Give the Go-Bots this much credit at least, they got their movie out before Transformers (by about five months), a 75-minute feature film which, if I can remember correctly (and this is purely by memory, folks), featured the “good” and “bad” Go-Bots getting in the middle of a power struggle between the “Rock Lords” which was Tonka’s next wave of Go-Bot merchandising. Just imagine a Go-Bot that instead of turning into a vehicle, turned into a rock. Yes, you heard me, a rock. Because every kid wanted to roll up to the playground and impress his classmates with a piece of soapstone.
The Rock Lord line included figures such as “Boulder” and “Magmar” (he’s the one you see represented by the little drawing), and yes, you guessed it, “Nugget.” He was the movie’s “cute” robot who had a front panel that kept opening up unexpectedly with a bunch of buttons and mechanisms under it that he didn’t know how to work. Don’t we all.

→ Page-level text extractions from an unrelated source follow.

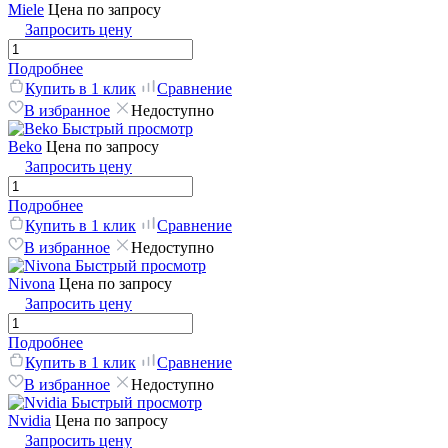
Miele
Цена по запросу
Запросить цену
Подробнее
Купить в 1 клик
Сравнение
В избранное
Недоступно
Быстрый просмотр
Beko
Цена по запросу
Запросить цену
Подробнее
Купить в 1 клик
Сравнение
В избранное
Недоступно
Быстрый просмотр
Nivona
Цена по запросу
Запросить цену
Подробнее
Купить в 1 клик
Сравнение
В избранное
Недоступно
Быстрый просмотр
Nvidia
Цена по запросу
Запросить цену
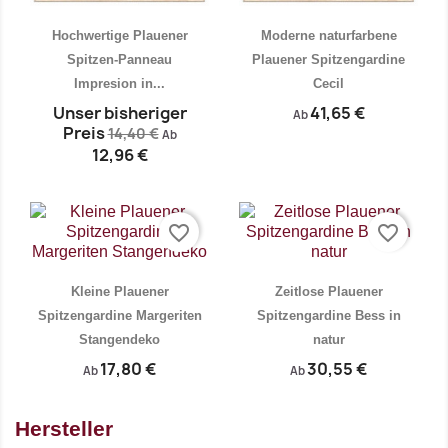
Hochwertige Plauener
Moderne naturfarbene
Spitzen-Panneau
Plauener Spitzengardine
Impresion in...
Cecil


Vorschau
Vorschau
Unser bisheriger
41,65 €
Ab
Preis
14,40 €
Ab
12,96 €
favorite_border
favorite_border
Kleine Plauener
Zeitlose Plauener
Spitzengardine Margeriten
Spitzengardine Bess in
Stangendeko
natur
17,80 €
30,55 €
Ab
Ab
Hersteller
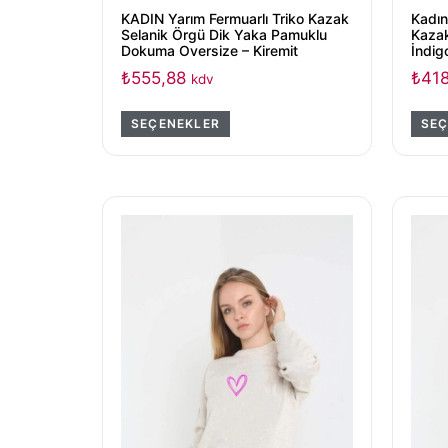
KADIN Yarım Fermuarlı Triko Kazak
Kadın
Selanik Örgü Dik Yaka Pamuklu
Kazak 
Dokuma Oversize – Kiremit
İndig
₺
555,88
₺
418
kdv
SEÇENEKLER
SEÇ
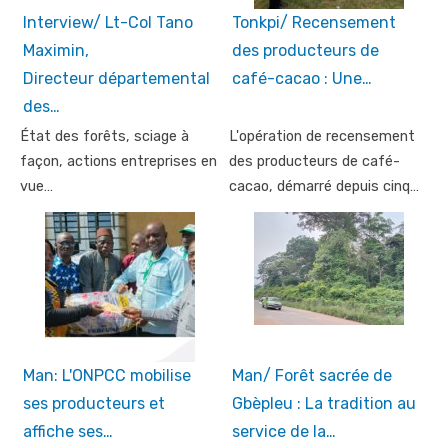
Interview/ Lt-Col Tano
Tonkpi/ Recensement
Maximin,
des producteurs de
Directeur départemental
café-cacao : Une…
des…
État des forêts, sciage à
L'opération de recensement
façon, actions entreprises en
des producteurs de café-
vue…
cacao, démarré depuis cinq…
Man: L'ONPCC mobilise
Man/ Forêt sacrée de
ses producteurs et
Gbèpleu : La tradition au
affiche ses…
service de la…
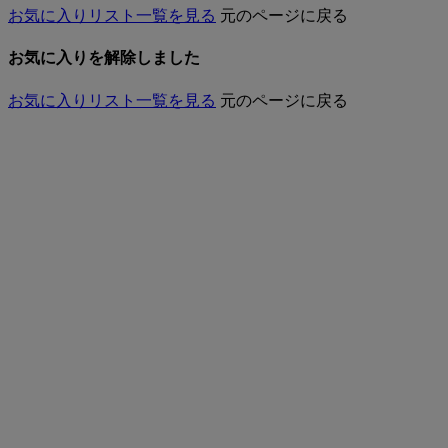
お気に入りリスト一覧を見る
元のページに戻る
お気に入りを解除しました
お気に入りリスト一覧を見る
元のページに戻る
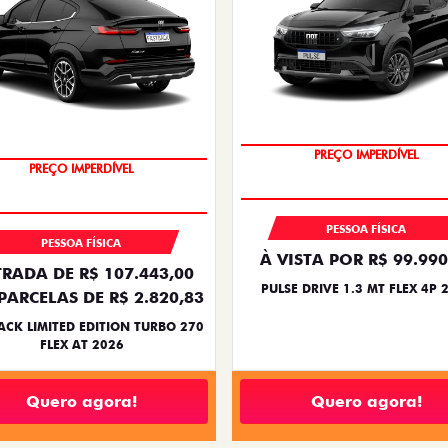
OPORTUNIDADE
COM USADO NA TROCA
PREÇO IMPERDÍVEL
PREÇO IMPERDÍVEL
PESSOA FÍSICA
PESSOA FÍSICA
À VISTA POR R$ 99.990
RADA DE R$ 107.443,00
PULSE DRIVE 1.3 MT FLEX 4P 
PARCELAS DE R$ 2.820,83
ACK LIMITED EDITION TURBO 270
FLEX AT 2026
Quero agora!
Quero agora!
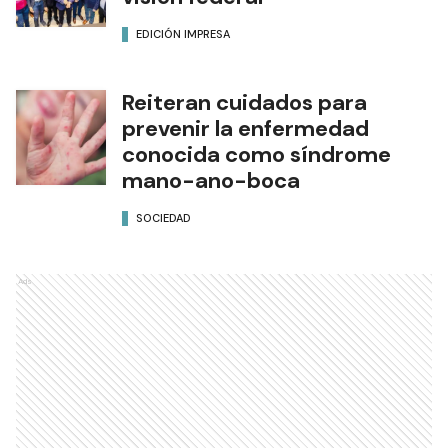
EDICIÓN IMPRESA
Reiteran cuidados para
prevenir la enfermedad
conocida como síndrome
mano-ano-boca
SOCIEDAD
Ads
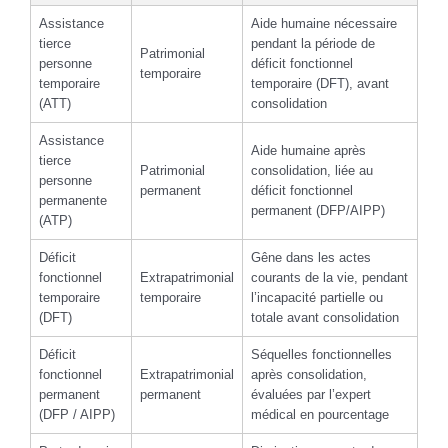
Assistance
Aide humaine nécessaire
tierce
pendant la période de
Patrimonial
personne
déficit fonctionnel
temporaire
temporaire
temporaire (DFT), avant
(ATT)
consolidation
Assistance
Aide humaine après
tierce
Patrimonial
consolidation, liée au
personne
permanent
déficit fonctionnel
permanente
permanent (DFP/AIPP)
(ATP)
Déficit
Gêne dans les actes
fonctionnel
Extrapatrimonial
courants de la vie, pendant
temporaire
temporaire
l’incapacité partielle ou
(DFT)
totale avant consolidation
Déficit
Séquelles fonctionnelles
fonctionnel
Extrapatrimonial
après consolidation,
permanent
permanent
évaluées par l’expert
(DFP / AIPP)
médical en pourcentage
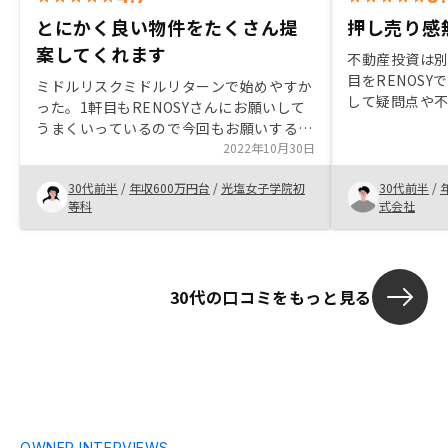
とにかく良い物件をたくさん提
押し売り感
案してくれます
不動産投資は別
目をRENOS
ミドルリスクミドルリターンで始めやすか
して疑問点や
った。1軒目もRENOSYさんにお願いして
対する返答が
うまくいっているので今回もお願いするこ
で、信頼でき
とにした。立地や築年数、総戸数などの、
2022年10月30日
RENOSYの
希望する条件を細かめに伝えていました
入居率を維持
30代前半
/
年収600万円台
/
光塩女子学院初
30代前半
/
が、それらをほとんど網羅する良い物件を
いたので、正直
等科
式会社
提案してくれるので良いと思う。
たかったと思
私のためにな
で、また3件目
で購入したい
30代の口コミをもっと見る
OWNER INTERVIEWS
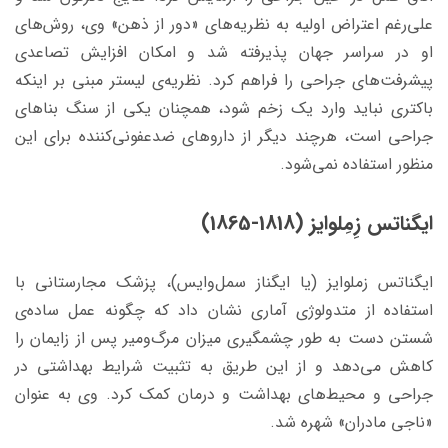
علی‌رغم اعتراض اولیه به نظریه‌های «دور از ذهن» وی، روش‌های
او در سراسر جهان پذیرفته شد و امکان افزایش تصاعدی
پیشرفت‌های جراحی را فراهم کرد. نظریه‌ی لیستر مبنی بر اینکه
باکتری نباید وارد یک زخم شود، همچنان یکی از سنگ بناهای
جراحی است، هرچند دیگر از داروهای ضدعفونی‌کننده برای این
منظور استفاده نمی‌شود.
ایگناتس زِمِلوایز (1818-1865)
ایگناتس زملوایز (یا ایگناز سمل‌وایس)، پزشک مجارستانی با
استفاده از متدولوژی آماری نشان داد که چگونه عمل ساده‌ی
شستن دست به طور چشمگیری میزان مرگ‌ومیر پس از زایمان را
کاهش می‌دهد و از این طریق به تثبیت شرایط بهداشتی در
جراحی و محیط‌های بهداشت و درمان کمک کرد. وی به عنوان
«ناجی مادران» شهره شد.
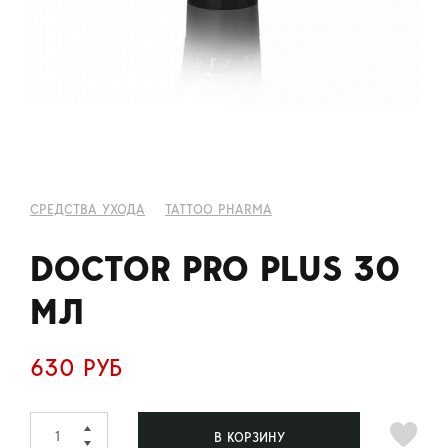
СРЕДСТВА УХОДА
TATTOO PHARMA
DOCTOR PRO PLUS 30
МЛ
630 РУБ
В КОРЗИНУ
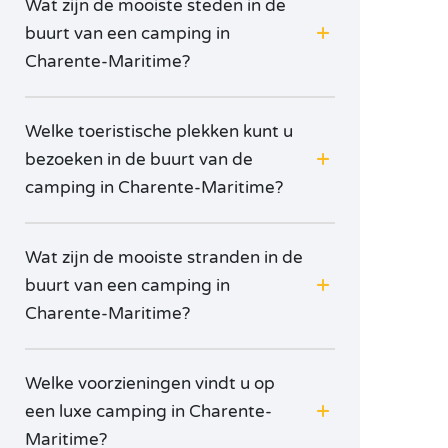
Wat zijn de mooiste steden in de
buurt van een camping in
Charente-Maritime?
Welke toeristische plekken kunt u
bezoeken in de buurt van de
camping in Charente-Maritime?
Wat zijn de mooiste stranden in de
buurt van een camping in
Charente-Maritime?
Welke voorzieningen vindt u op
een luxe camping in Charente-
Maritime?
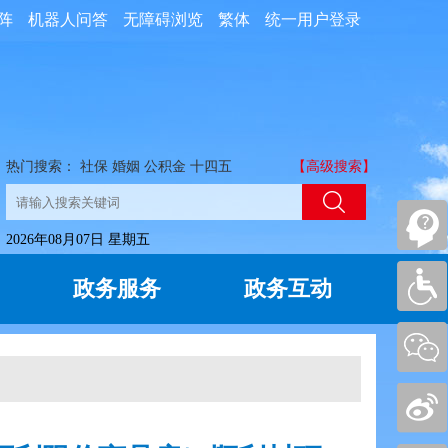
阵
机器人问答
无障碍浏览
繁体
统一用户登录
热门搜索：
社保
婚姻
公积金
十四五
【高级搜索】
2026年08月07日 星期五
政务服务
政务互动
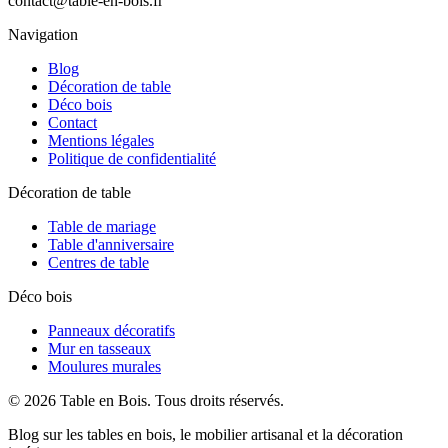
contact@table-en-bois.fr
Navigation
Blog
Décoration de table
Déco bois
Contact
Mentions légales
Politique de confidentialité
Décoration de table
Table de mariage
Table d'anniversaire
Centres de table
Déco bois
Panneaux décoratifs
Mur en tasseaux
Moulures murales
©
2026
Table en Bois
. Tous droits réservés.
Blog sur les tables en bois, le mobilier artisanal et la décoration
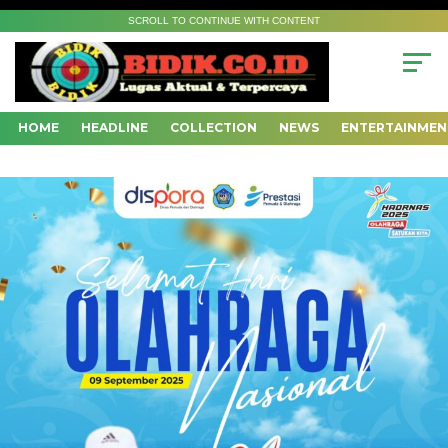
SCROLL TO CONTINUE WITH CONTENT
HOME
HEADLINE
COLLECTION
NEWS
ENTERTAINMEN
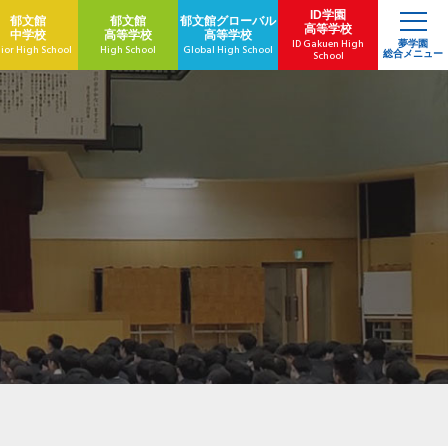
ID学園
郁文館
郁文館
郁文館
グローバル
高等学校
中学校
高等学校
高等学校
ID Gakuen High
夢学園
ior High School
High School
Global High School
総合メニュー
School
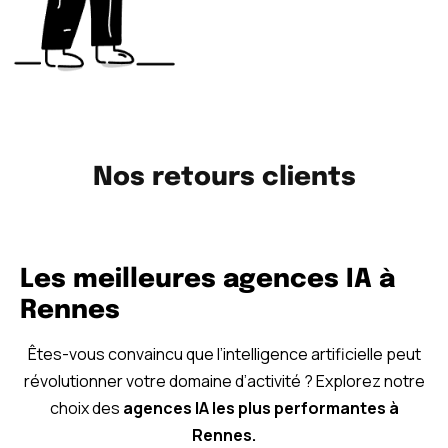
Nos retours clients
Les meilleures agences IA à
Rennes
Êtes-vous convaincu que l’intelligence artificielle peut
révolutionner votre domaine d’activité ? Explorez notre
choix des
agences IA les plus performantes à
Rennes.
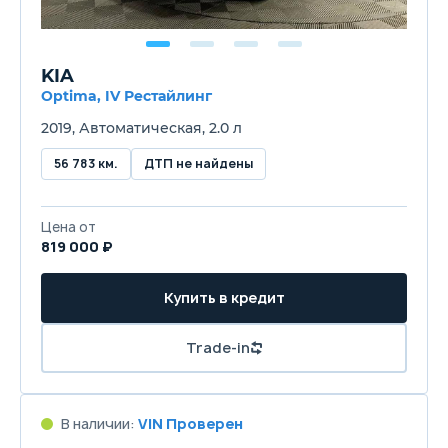
KIA
Optima, IV Рестайлинг
2019, Автоматическая, 2.0 л
56 783 км.
ДТП не найдены
Цена от
819 000 ₽
Купить в кредит
Trade-in
В наличии:
VIN Проверен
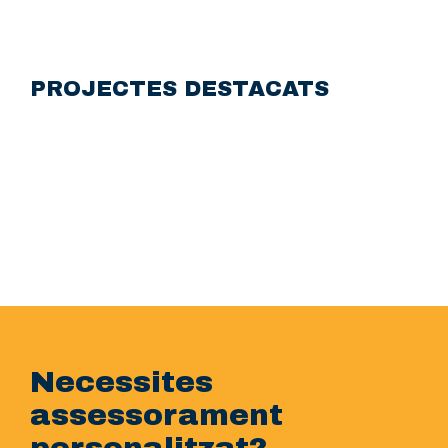
PROJECTES DESTACATS
Necessites
assessorament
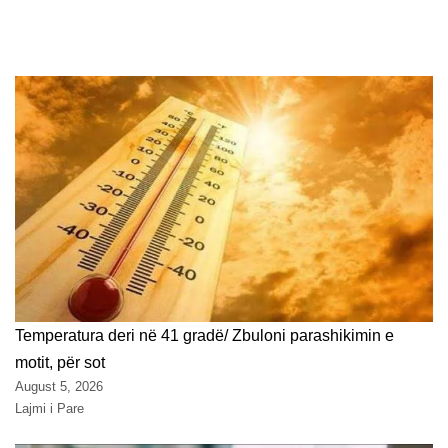
Temperatura deri në 41 gradë/ Zbuloni parashikimin e
motit, për sot
August 5, 2026
Lajmi i Pare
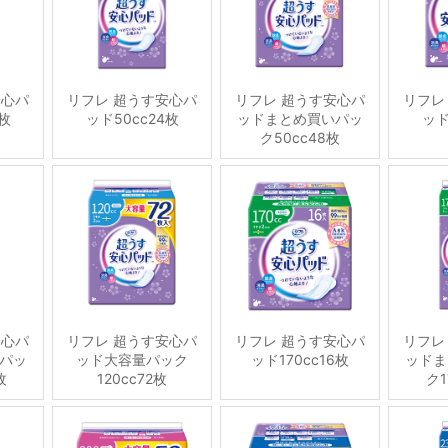
安心パ
リフレ 超うす安心パ
リフレ 超うす安心パ
リフレ
6枚
ッド50cc24枚
ッドまとめ買いパッ
ッド
ク50cc48枚
安心パ
リフレ 超うす安心パ
リフレ 超うす安心パ
リフレ
パッ
ッド大容量パック
ッド170cc16枚
ッドま
枚
120cc72枚
ク1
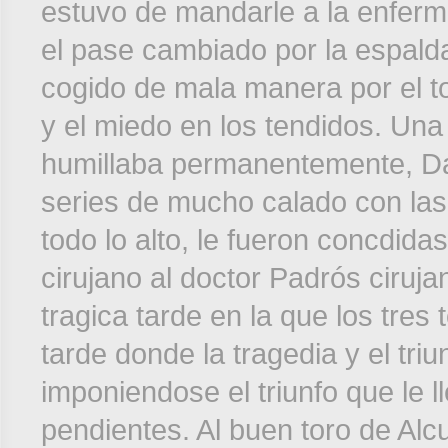
estuvo de mandarle a la enferm
el pase cambiado por la espalda
cogido de mala manera por el to
y el miedo en los tendidos. Una
humillaba permanentemente, Dav
series de mucho calado con las
todo lo alto, le fueron concdidas
cirujano al doctor Padrós ciruja
tragica tarde en la que los tres
tarde donde la tragedia y el tri
imponiendose el triunfo que le 
pendientes. Al buen toro de Alcu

And yet, I can’t recall too much more about the film and, if I’m being honest, why Mom even agreed to take me. I must have done something to merit the trip. I reason it was a surprise of some kind, because I certainly don’t recall ever seeing an ad for it on television. Maybe my mom just saw the above ad in the newspaper one morning and thought, "Hey, anything for my little guy." Right? Either that or she was desperate to pry me away from my Nintendo for one afternoon. Fair enough.
As mentioned, I do remember just how long and narrow screening room number one at the Cinema 3 was, a realization made even more obvious by the fact that me and my mother were two of only about, I’d say, eight other people there that afternoon.
I do remember enjoying the film. It had spaceships and lasers and rock people. It doesn’t take much when you’re eight. But I do remember also feeling sad that there were so few people there, almost as if the film was a real living thing that was getting its feelings hurt by not playing to a full house. And as mentioned, I remember quite clearly my mother’s disapproval with the film after it was over, mostly that it seemed like it went on forever. I will concede there is some merit to that argument after I rewatched the film when I bought a used VHS copy at the now closed video store in Wal-Mart around 1996. The space battles were still pretty cool though.
If only she had waited one lousy week. The sci-fi/horror film "Critters," featuring a family defending their farmhouse from an invasion by toothy, spiny creatures the size of soccer balls with some help from sorta-friendly alien bounty hunters, opened just one Friday later. with screenings as late at 9:10 p.m.! Oh well, that's what Stars and Stripes Video was for, right?